■ ASSIGNMENT
Each line of the data that mentions the string "غپینو" needs to be identified and copied.

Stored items

※ ※ ※

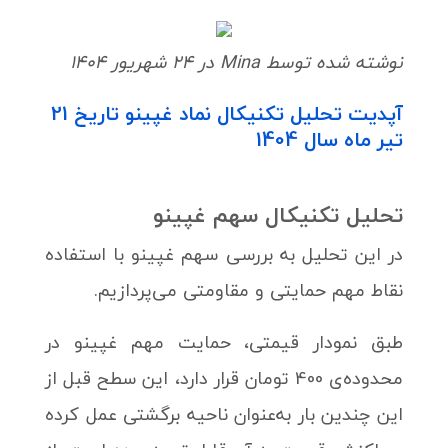
نوشته شده توسط Mina در 24 شهریور 1404
آپدیت تحلیل تکنیکال نماد غپینو تاریخ 21
تیر ماه سال 1404
تحلیل تکنیکال سهم غپینو
در این تحلیل به بررسی سهم غپینو با استفاده
نقاط مهم حمایتی و مقاومتی می‌پردازیم.
طبق نمودار قیمتی، حمایت مهم غپینو در
محدوده‌ی 400 تومان قرار دارد، این سطح قبل از
این چندین بار به‌عنوان ناحیه برگشتی عمل کرده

※ ※ ※

■ REPLY TO THE TASK
آپدیت تحلیل تکنیکال نماد غپینو تاریخ 21
تحلیل تکنیکال سهم غپینو
در این تحلیل به بررسی سهم غپینو با استفاده
طبق نمودار قیمتی، حمایت مهم غپینو در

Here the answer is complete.